BC has distilled H2O & how can I tell if check valve is stuck? I am able to get started after it is stuck. Is that helpful?


----------



## jeremy1 (May 6, 2007)

Those regulators take a lot of slow adjusting on the regulator knob to get it dialed in so it won't stick. The problem I had was that I was pumping against resistance (glass ceramic diffuser) and I would get the bubble rate to where I needed it and then after a hour or two the rate would decline or not have any flow at all. I think these instructions were not intended to inject the gas against any resistance. You will need to increase the working pressure to about 20psi to overcome the resistance of the diffuser if you are using one. This will require you to close the needle valve some and tighten down on the black regulator knob.


----------



## farrenator (Dec 21, 2008)

If it is the check valve I am not sure how to tell if it is stuck. However, they are so cheap that I would just remove the old one and replace with a new one to see if that fixes the problem. It might cost you $3-4. This is not the most scientific approach but for $4 who cares? Follow the KISS principle and try the simple stuff first. Although the above post about the regulator sounds more plausible then my theory.


----------



## Wildman (May 6, 2008)

Still fussing with it. I thought I had it dialed in--I had continued to dial up the main valve and down on the needle valve until I was getting 2-4 bubbles/ minute. Then, after about 4 days, clogged again. I think I will attempt to get a new check valve and see if this helps. 

Thanks for all the help, if anyone has any other ideas, I'd love to hear it.


----------



## Emily6 (Feb 14, 2006)

I'm on board with Jeremy1- I always used a pH regulated CO2 system but I noticed that before I had it running correctly, I had to increase the pressure a lot to go against the slow absorption of water the C2 diffuser would have.

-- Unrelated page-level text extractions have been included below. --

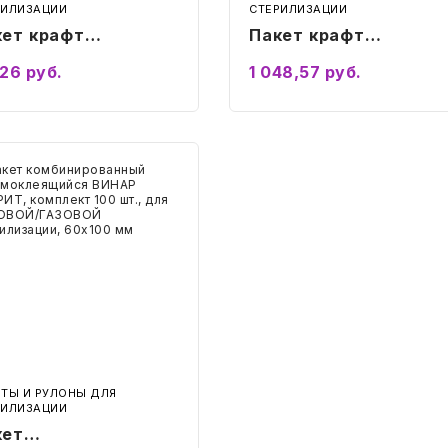
РИЛИЗАЦИИ
СТЕРИЛИЗАЦИИ
кет крафт
Пакет крафт
моклеящийся
самоклеящийся
,26
руб.
1 048,57
руб.
НАР СТЕРИТ,
ВИНАР СТЕРИТ,
Подробнее
Подробнее
плект 100 шт., для
комплект 100 шт., дл
РОВОЙ/
ПАРОВОЙ/
ЗДУШНОЙ
ВОЗДУШНОЙ
т
бинированный
ерилизации,
стерилизации,
оклеящийся
0х390 мм
АР
300х450 мм
РИТ,
лект
ОВОЙ/
ОВОЙ
илизации,
100
ЕТЫ И РУЛОНЫ ДЛЯ
РИЛИЗАЦИИ
кет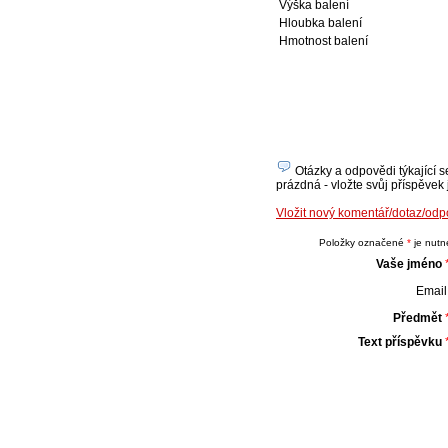
Výška balení
Hloubka balení
Hmotnost balení
Otázky a odpovědi týkající 
prázdná - vložte svůj příspěvek 
Vložit nový komentář/dotaz/o
Položky označené
*
je nutné
Vaše jméno
Email 
Předmět
Text příspěvku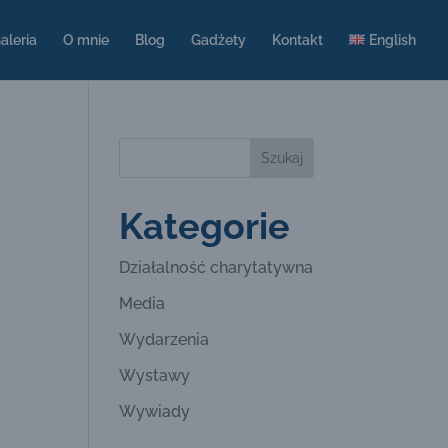
aleria
O mnie
Blog
Gadżety
Kontakt
English
Kategorie
Działalność charytatywna
Media
Wydarzenia
Wystawy
Wywiady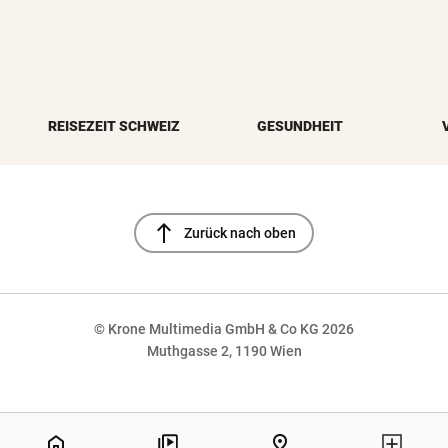
REISEZEIT SCHWEIZ
GESUNDHEIT
north
Zurück nach oben
© Krone Multimedia GmbH & Co KG 2026
Muthgasse 2, 1190 Wien
NaN%
home
pin_drop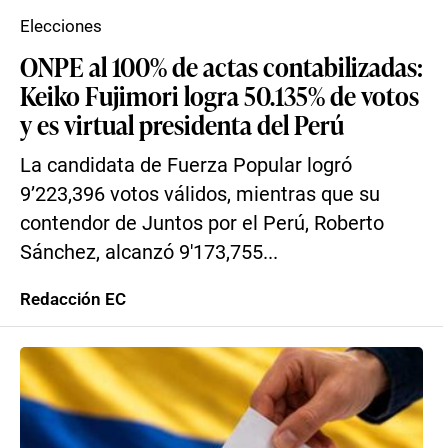
Elecciones
ONPE al 100% de actas contabilizadas:
Keiko Fujimori logra 50.135% de votos
y es virtual presidenta del Perú
La candidata de Fuerza Popular logró
9’223,396 votos válidos, mientras que su
contendor de Juntos por el Perú, Roberto
Sánchez, alcanzó 9′173,755...
Redacción EC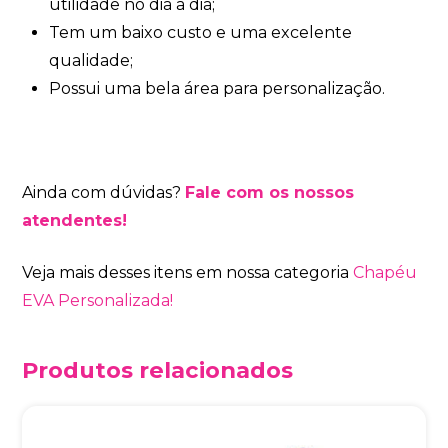
utilidade no dia a dia;
Tem um baixo custo e uma excelente
qualidade;
Possui uma bela área para personalização.
Ainda com dúvidas?
Fale com os nossos
atendentes!
Veja mais desses itens em nossa categoria
Chapéu
EVA Personalizada!
Produtos relacionados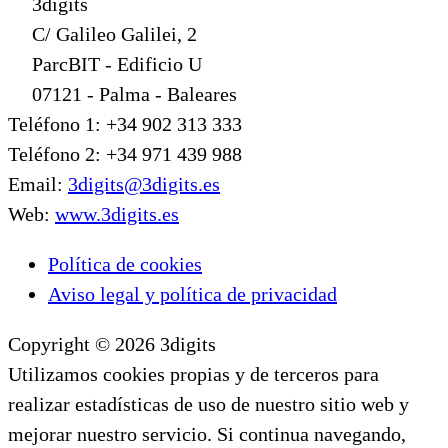
3digits
C/ Galileo Galilei, 2
ParcBIT - Edificio U
07121 - Palma - Baleares
Teléfono 1: +34 902 313 333
Teléfono 2: +34 971 439 988
Email:
3digits@3digits.es
Web:
www.3digits.es
Política de cookies
Aviso legal y política de privacidad
Copyright © 2026 3digits
Utilizamos cookies propias y de terceros para
realizar estadísticas de uso de nuestro sitio web y
mejorar nuestro servicio. Si continua navegando,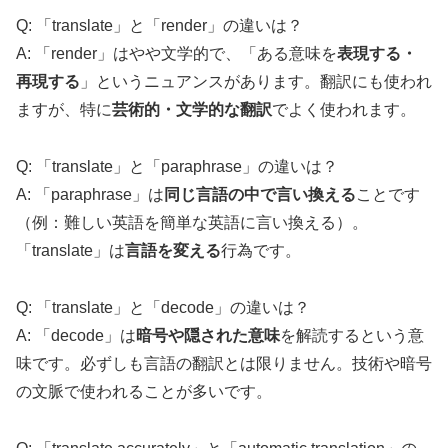
Q: 「translate」と「render」の違いは？
A: 「render」はやや文学的で、「ある意味を
表現する・
再現する
」というニュアンスがあります。翻訳にも使われ
ますが、特に
芸術的・文学的な翻訳
でよく使われます。
Q: 「translate」と「paraphrase」の違いは？
A: 「paraphrase」は
同じ言語の中で言い換える
ことです
（例：難しい英語を簡単な英語に言い換える）。
「translate」は
言語を変える
行為です。
Q: 「translate」と「decode」の違いは？
A: 「decode」は
暗号や隠された意味
を解読するという意
味です。必ずしも言語の翻訳とは限りません。技術や暗号
の文脈で使われることが多いです。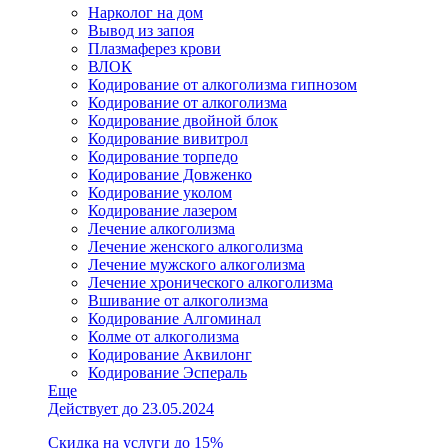
Нарколог на дом
Вывод из запоя
Плазмаферез крови
ВЛОК
Кодирование от алкоголизма гипнозом
Кодирование от алкоголизма
Кодирование двойной блок
Кодирование вивитрол
Кодирование торпедо
Кодирование Довженко
Кодирование уколом
Кодирование лазером
Лечение алкоголизма
Лечение женского алкоголизма
Лечение мужского алкоголизма
Лечение хронического алкоголизма
Вшивание от алкоголизма
Кодирование Алгоминал
Колме от алкоголизма
Кодирование Аквилонг
Кодирование Эспераль
Еще
Действует до 23.05.2024
Скидка на услуги до 15%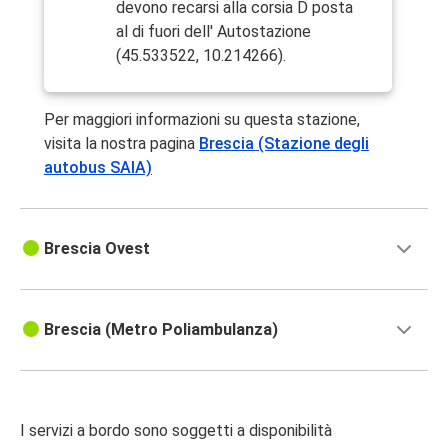
devono recarsi alla corsia D posta
al di fuori dell' Autostazione
(45.533522, 10.214266).
Per maggiori informazioni su questa stazione,
visita la nostra pagina
Brescia (Stazione degli
autobus SAIA)
Brescia Ovest
Brescia (Metro Poliambulanza)
I servizi a bordo sono soggetti a disponibilità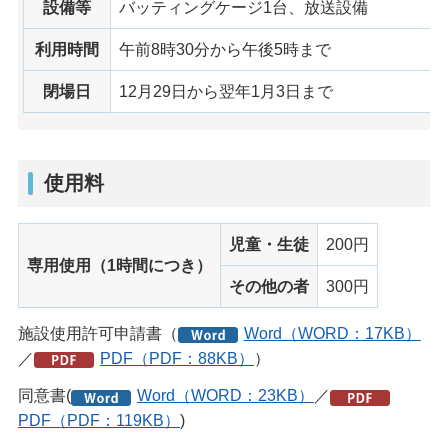
設備等
バッティングケージ1台、放送設備
利用時間
午前8時30分から午後5時まで
閉場日
12月29日から翌年1月3日まで
使用料
児童・生徒
200円
専用使用（1時間につき）
その他の者
300円
施設使用許可申請書（
Word（WORD：17KB）
／
PDF（PDF：88KB）
）
同意書(
Word（WORD：23KB）
／
PDF（PDF：119KB）
)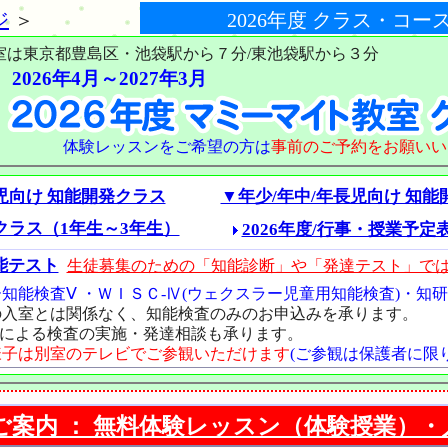
ジ
＞
2026年度 クラス・コー
室は東京都豊島区・池袋駅から７分/東池袋駅から３分
2026年4月～2027年3月
体験レッスンをご希望の方は
事前のご予約をお願いい
児向け 知能開発クラス
▼年少/年中/年長児向け 知能
クラス（1年生～3年生）
2026年度/行事・授業予定
能テスト
生徒募集のための「知能診断」や「発達テスト」で
知能検査Ⅴ ・ＷＩＳＣ-Ⅳ(ウェクスラー児童用知能検査)・知
の入室とは関係なく、知能検査のみのお申込みを承ります。
士による検査の実施・発達相談も承ります。
様子は別室のテレビでご参観いただけます
(ご参観は保護者に限
ご案内 ： 無料体験レッスン（体験授業）・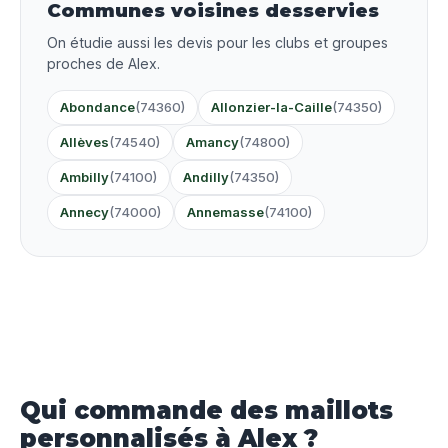
Communes voisines desservies
On étudie aussi les devis pour les clubs et groupes
proches de Alex.
Abondance
(74360)
Allonzier-la-Caille
(74350)
Allèves
(74540)
Amancy
(74800)
Ambilly
(74100)
Andilly
(74350)
Annecy
(74000)
Annemasse
(74100)
Qui commande des maillots
personnalisés à Alex ?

Therefore, maybe cutting the power over night is causing the diffuser to build up water again, creating more resistance for the CO2 when it comes back on.


----------



## cath0de (Feb 23, 2011)

I've had the same problem for a while now too. Mine might be worse actually because I use a reactor under the tank that has the whole weight of the tank water pushing down on it. I'm afraid the answer is not another check valve. It's a better check valve. I hate it when people recommend to me to just spend more money and get a 'good' whatever. I'm sorry to be that person but a $15 brass check valve solved all my problems even with a $5 needle valve and a solenoid stolen from my truck. It seems to me that as soon as water enters a plastic check valve it will never seal again.


----------



## Emily6 (Feb 14, 2006)

Interesting- while I wouldn't say I have a problem any more, I've definitely encountered the thought that my check valve might suck since it got wet once. And there's a bit of water in the line above the bubble counter. Hmmmm....


----------